By Cindy Turkington
The divorce papers have been signed and you are now single, over the age of 50, and completely in charge of your finances. Depending on whether you were involved in your family's finances while you were married, you are probably either feeling confident about your financial situation, completely terrified or somewhere in between.
Regardless of where you fall on the readiness spectrum for you to manage your life post-divorce, you want to make sure that you get off to a good start financially.
As a financial planner who works with a lot of divorce clients over the age of 50, I find they want to know where they stand financially so they can feel good as they start to move forward with their new life. Often, it becomes apparent that people aren't sure about what they need to do once their divorce is finalized.

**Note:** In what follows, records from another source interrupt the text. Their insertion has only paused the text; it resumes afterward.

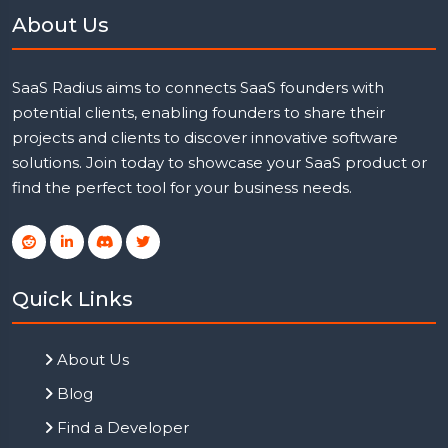
About Us
SaaS Radius aims to connects SaaS founders with
potential clients, enabling founders to share their
projects and clients to discover innovative software
solutions. Join today to showcase your SaaS product or
find the perfect tool for your business needs.
Quick Links
About Us
Blog
Find a Developer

If you are over the age of 50 and starting the journey after the divorce process, it's essential to educate yourself and get organized. Quite a few things need your attention now. The list starts here.
Health insurance: If you are planning to stay on your ex-spouse's company health insurance plan through COBRA, you need to complete the paperwork within 60 days or you may not be able to stay on their plan. Group health insurance plans typically have better benefits than individual plans that you can purchase on the open market. When you divorce, you can elect COBRA coverage for up to 36 months.

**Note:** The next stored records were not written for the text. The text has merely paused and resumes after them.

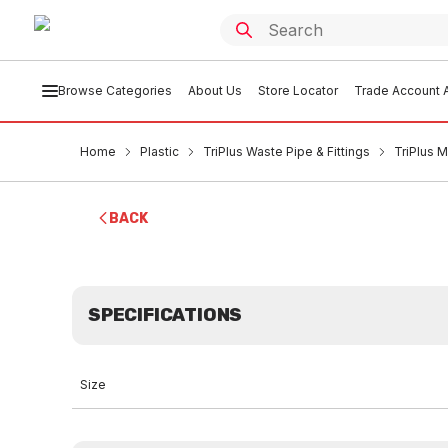
Browse Categories
About Us
Store Locator
Trade Account A
Home
Plastic
TriPlus Waste Pipe & Fittings
TriPlus 
BACK
SPECIFICATIONS
Size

Post-divorce budget: You likely put together a budget during the divorce process, so it's a good idea to revisit your budget to review the expenses you initially listed and compare them to what your actual expenses are going to be going forward. This is probably one of the most important tasks you should do post-divorce to ensure that your budget matches your income. If you don't know what your actual expenses are each month and you overspend, your chances of running out of money are going to increase.
Update your estate plan: You will need to get an updated will, health-care directive and Power of Attorney. These are very important documents for you to either establish if you don't currently have them, or to update them. Having a will allows you to decide how your assets are distributed after you die vs. having the court system decide. Other benefits of having a will include helping to minimize estate taxes, and it gives you the ability to create a testamentary trust, which is necessary if you have minor children. You can choose to disinherit family members who would otherwise stand to inherit your estate if you died without a will. You can also choose to give money to your favorite charity or religious organization.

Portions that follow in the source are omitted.